Agora em coro: Cabe a cada um de nós viver os anos da maneira que queremos.
Como cada um investe sua poupança aonde quer, voltamos para o Japão…
O web site UOL traz a notícia: “Um japonês de 94 anos se tornou em 13/12/2012 o homem mais velho a disputar uma eleição no Japão. Ryokichi Kawashima apresentou, apenas três horas antes do prazo, sua inscrição como candidato ao parlamento do país pela prefeitura de Saitama, no centro do país”.
Ryokichi Kawashima investiu sua poupança de 3 milhões de ienes (R$ 75 mil) guardados para seu funeral, na sua campanha parlamentar. Seu comitê é composto basicamente de familiares. Ele conta que o que o levou a entrar para política após nove décadas de vida foi assistir a um debate pela televisão. “Eu não podia aceitar quão fragmentado e desorganizado eles [os principais candidatos] se tornaram. Eles não têm noção da realidade”, afirma.

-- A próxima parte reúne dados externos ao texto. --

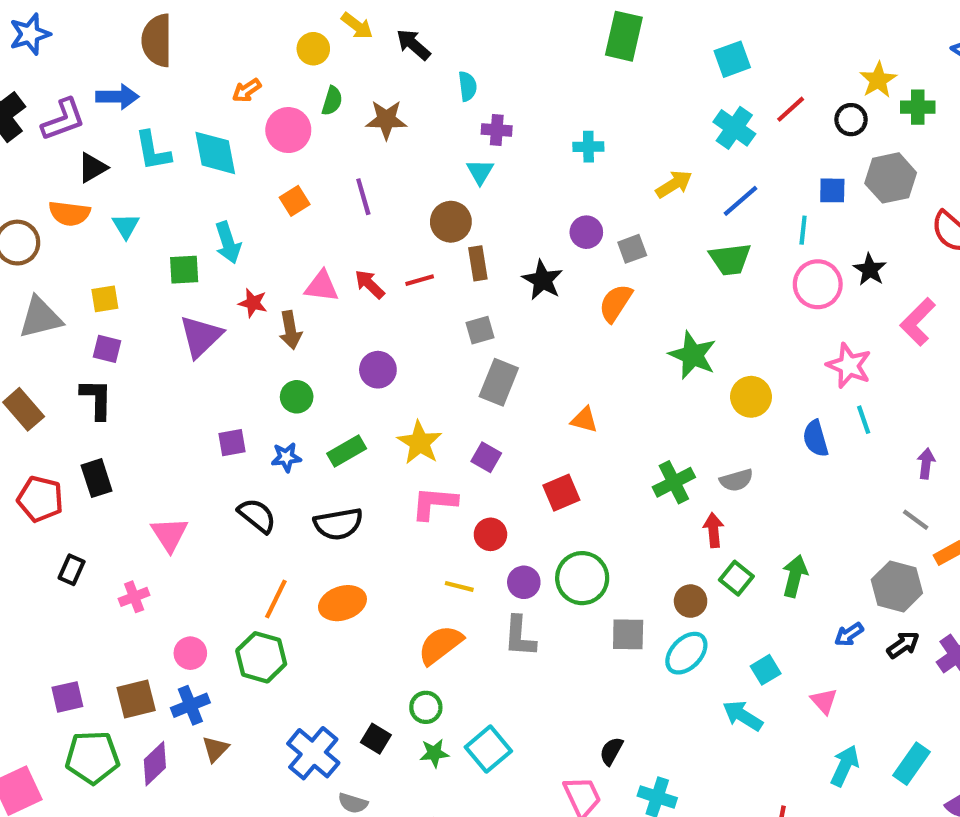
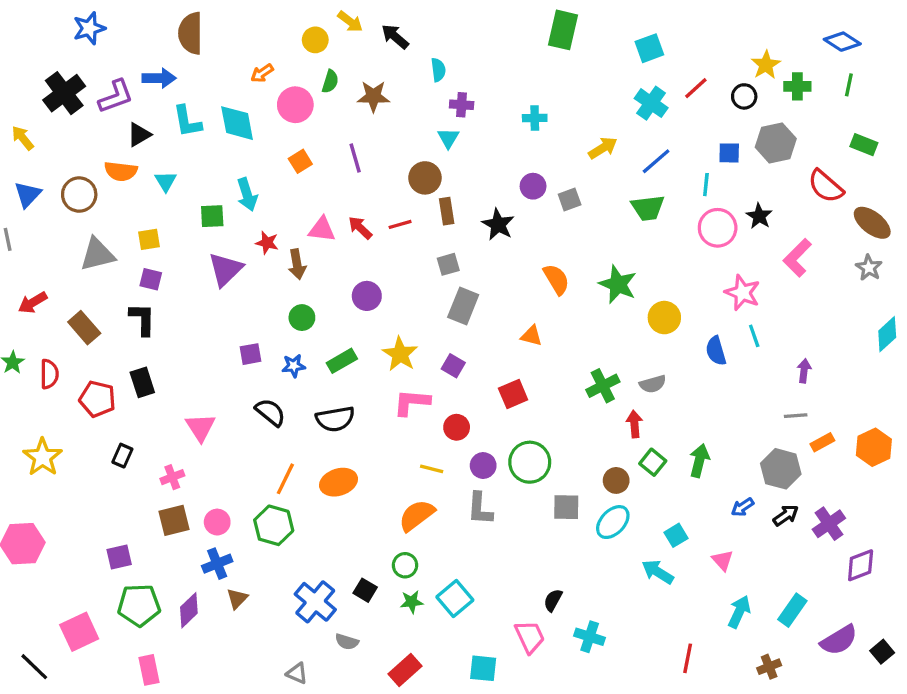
orange semicircle: (616, 303) -> (556, 279), moved, turned 116
gray line: (916, 520) -> (796, 416), turned -40
brown square: (136, 699) -> (174, 520), moved

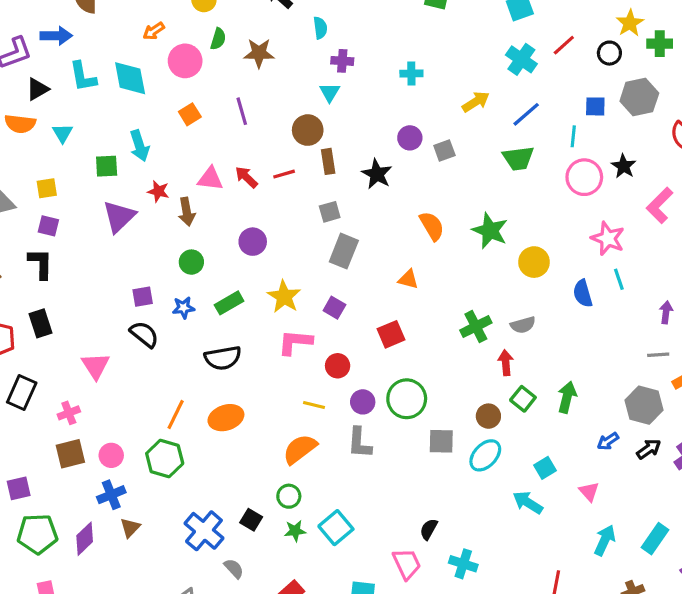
black semicircle: (270, 412) -> (144, 334), moved
black rectangle: (122, 456) -> (22, 392), size x1.5
gray semicircle: (347, 642) -> (234, 569), turned -150

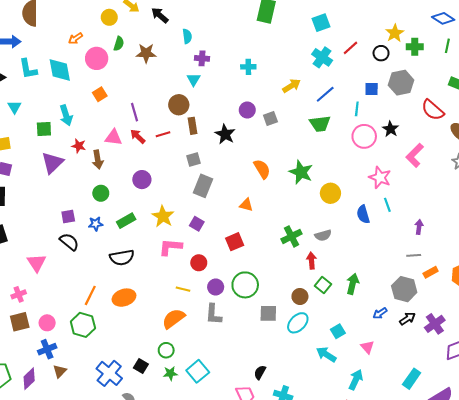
purple line: (242, 111) -> (135, 112), moved
cyan arrow: (605, 540) -> (356, 380), moved

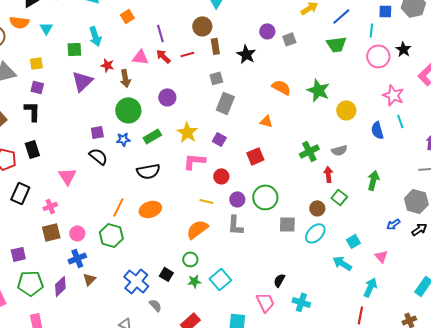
orange semicircle: (262, 169) -> (281, 87), turned -30
green circle: (101, 193) -> (128, 110), size x1.6
green arrow: (353, 284) -> (373, 180), moved

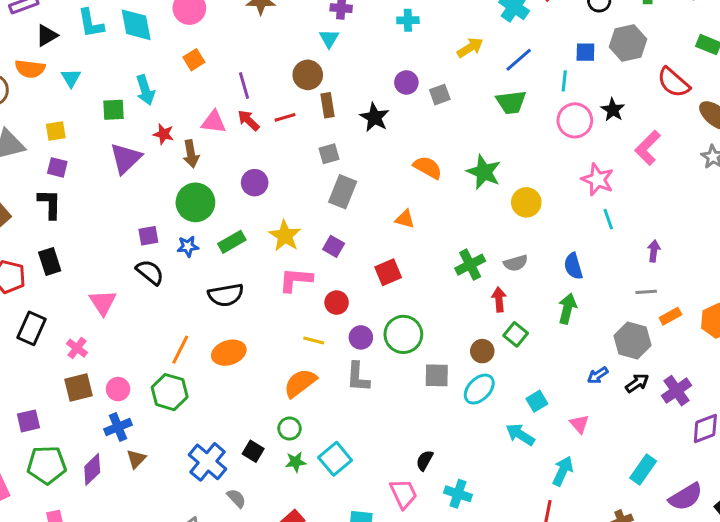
blue semicircle: (377, 130) -> (573, 266), moved
pink cross: (50, 206) -> (77, 348), turned -32

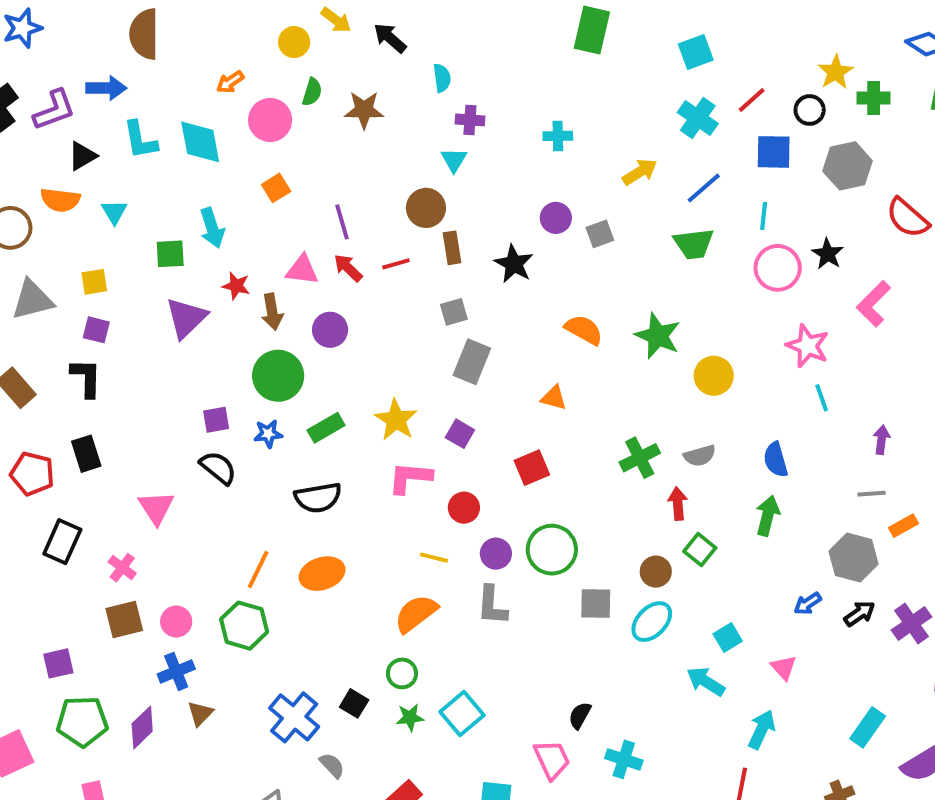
blue square: (585, 52) -> (774, 152), moved, size x1.4
purple circle: (255, 183) -> (330, 330), moved

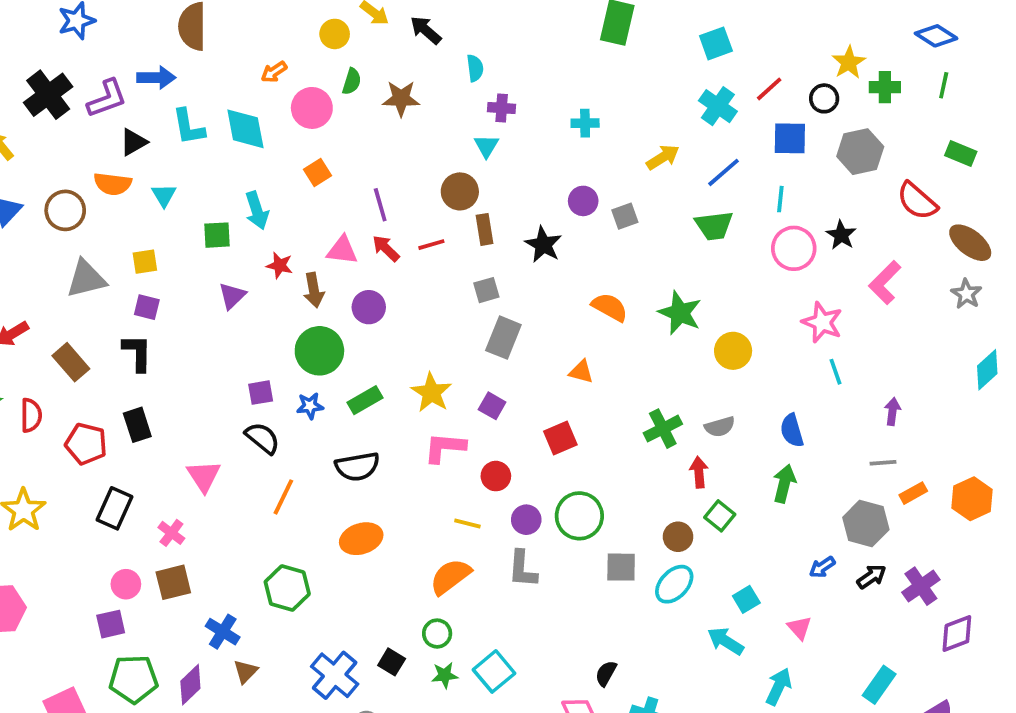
purple triangle: (186, 318) -> (232, 296), size x0.7
orange line: (258, 570) -> (283, 497), moved
pink circle: (176, 622) -> (126, 584), moved
blue cross: (176, 671) -> (223, 632), turned -36

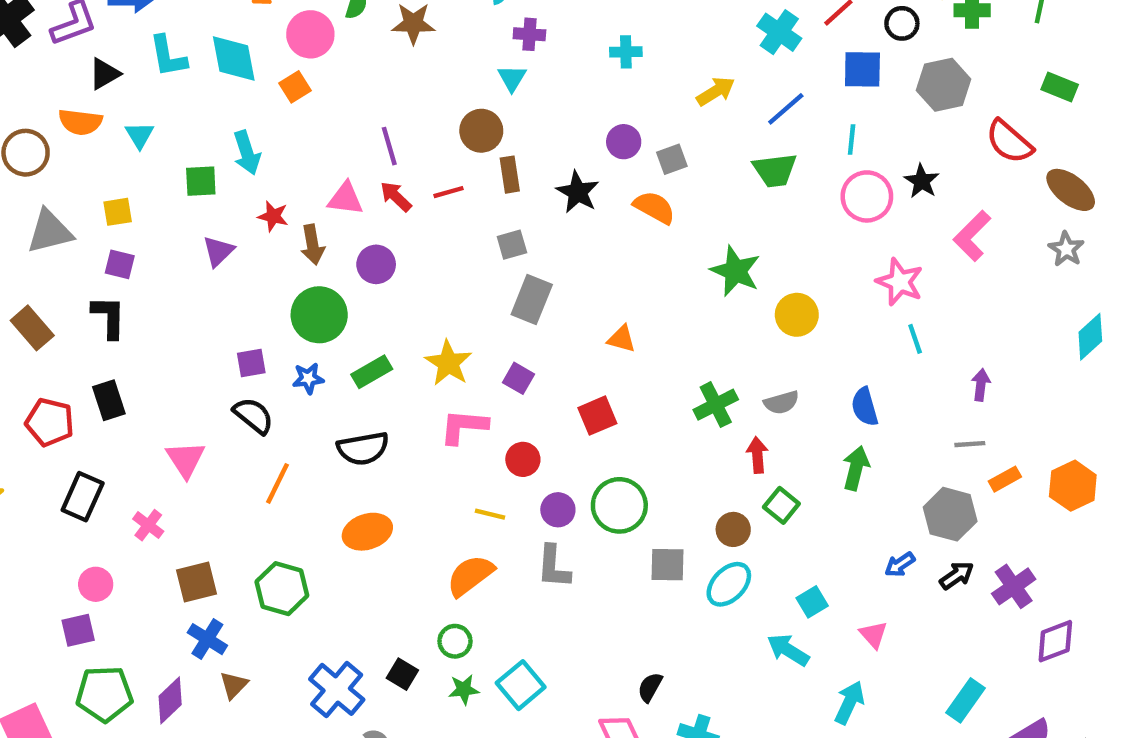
orange square: (318, 172) -> (295, 87), moved
orange semicircle: (610, 307) -> (654, 207), moved
brown square: (173, 582) -> (196, 582), moved

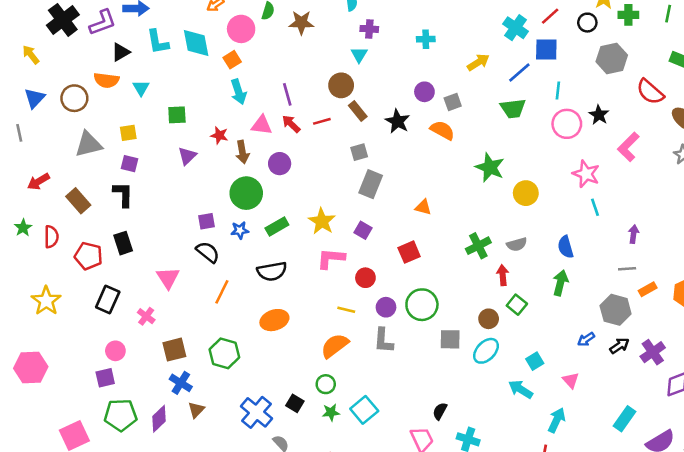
blue square: (862, 69) -> (546, 49), moved
cyan arrow: (247, 153) -> (239, 92), moved
brown rectangle: (510, 175) -> (358, 111), turned -30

Segundo a matéria do UOL, o Japão possui uma das populações mais velhas do mundo. Um quarto dos japoneses tem mais de 65 anos, gerando uma conta de R$ 27 bilhões à aposentadoria pública do país.
Mas está enganado quem pensa que a campanha de Kawashima está focada nas questões do envelhecimento e na situação do idoso japonês. Sua agenda é principalmente antinuclear e antinacionalista.
Sua decisão de correr as eleições foi tomada após se reunir com sua filha de 62 anos e os três irmãos mais novos, que tem entre 76 e 85 anos: “Todos meus amigos estão mortos, então organizei um encontro familiar e pedi a ajuda deles”, diz. Ele reconhece que tem poucas chances de ganhar uma vaga que também é disputada por candidatos do Partido Democrático do Japão, de situação e do oposicionista Partido Democrático Liberal. Os liberais são apontados como favoritos nestas eleições.
É, cada um vive sua velhice como quer, independente dos rótulos impostos pela sociedade, família, amigos ou até aqueles que nós mesmos nos impomos no decorrer da vida. Como fez Ryokichi Kawashima, investir sua aposentadoria num funeral? Que nada, investir sim, na vida, por mais bizarro que o tal “investimento” possa parecer!
Referências
Patrocinio, R. (2012). O que o envelhecimento da população tem a ver com as minhas finanças pessoais?. Disponível Aqui. Acesso em 08/01/2013.
UOL (2012). Japonês de 94 anos usa poupança do próprio funeral em campanha para parlamento. Disponível Aqui. Acesso em 14/12/2012.